Exercise goal:
Say the number of lines holding the word "réparation" in the data, and leave out everything else.

Recorded data:
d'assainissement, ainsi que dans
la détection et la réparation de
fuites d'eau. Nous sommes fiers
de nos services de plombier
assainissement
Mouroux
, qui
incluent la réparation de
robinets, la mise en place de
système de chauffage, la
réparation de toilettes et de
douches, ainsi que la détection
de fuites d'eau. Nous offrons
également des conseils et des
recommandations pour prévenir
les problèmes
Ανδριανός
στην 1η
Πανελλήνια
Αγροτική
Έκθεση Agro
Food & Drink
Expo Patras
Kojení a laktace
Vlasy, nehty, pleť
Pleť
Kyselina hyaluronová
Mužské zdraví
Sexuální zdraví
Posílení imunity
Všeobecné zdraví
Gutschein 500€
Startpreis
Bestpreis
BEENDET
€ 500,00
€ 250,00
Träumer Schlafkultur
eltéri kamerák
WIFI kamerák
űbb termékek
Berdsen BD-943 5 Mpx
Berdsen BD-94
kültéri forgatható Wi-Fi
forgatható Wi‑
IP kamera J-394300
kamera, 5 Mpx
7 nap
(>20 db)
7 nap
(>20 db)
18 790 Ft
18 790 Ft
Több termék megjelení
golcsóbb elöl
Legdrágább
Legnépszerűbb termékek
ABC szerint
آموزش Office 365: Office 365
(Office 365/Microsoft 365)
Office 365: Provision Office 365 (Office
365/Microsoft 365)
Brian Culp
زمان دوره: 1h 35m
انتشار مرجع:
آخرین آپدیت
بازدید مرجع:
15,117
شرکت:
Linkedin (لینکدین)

* * *

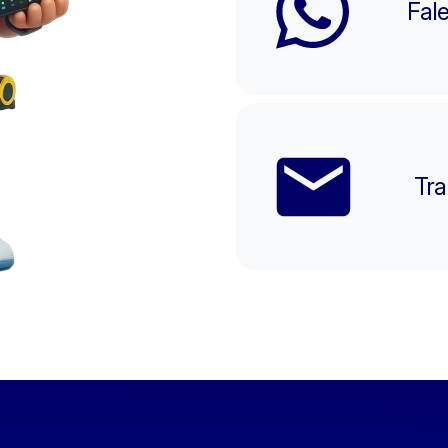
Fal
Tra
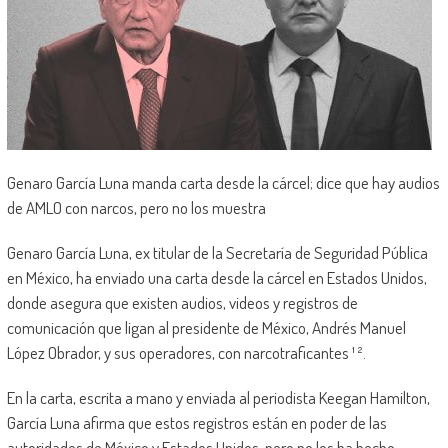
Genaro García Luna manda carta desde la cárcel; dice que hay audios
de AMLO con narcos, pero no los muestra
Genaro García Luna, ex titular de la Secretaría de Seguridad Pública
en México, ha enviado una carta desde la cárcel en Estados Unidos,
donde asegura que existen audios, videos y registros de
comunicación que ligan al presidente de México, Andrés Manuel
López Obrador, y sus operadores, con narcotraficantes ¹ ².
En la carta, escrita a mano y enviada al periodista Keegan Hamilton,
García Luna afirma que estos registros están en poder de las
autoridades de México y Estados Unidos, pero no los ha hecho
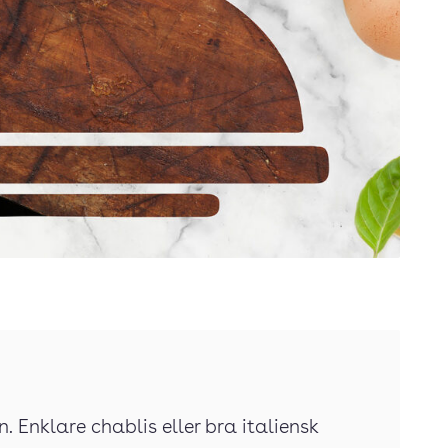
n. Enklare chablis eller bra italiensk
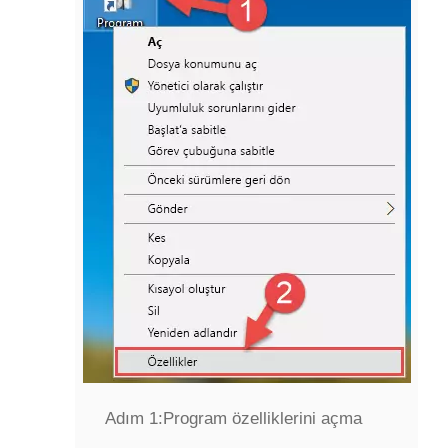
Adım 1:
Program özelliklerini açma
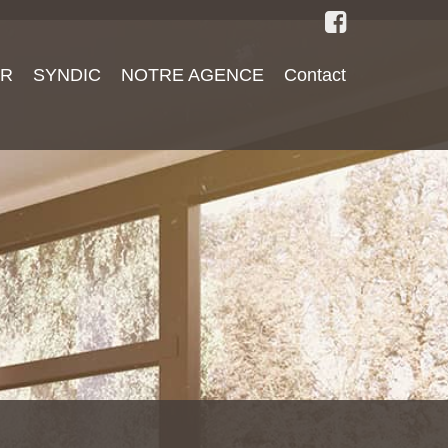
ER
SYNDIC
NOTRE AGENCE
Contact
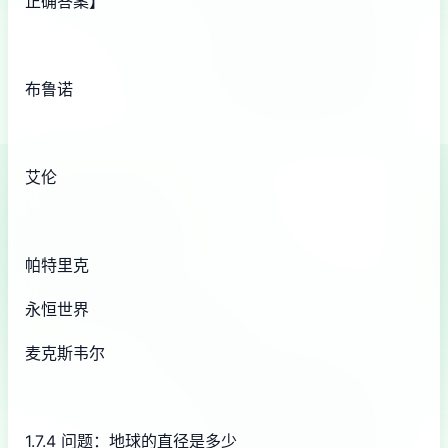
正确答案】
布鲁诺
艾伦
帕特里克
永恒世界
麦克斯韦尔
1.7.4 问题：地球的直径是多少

Task output:
3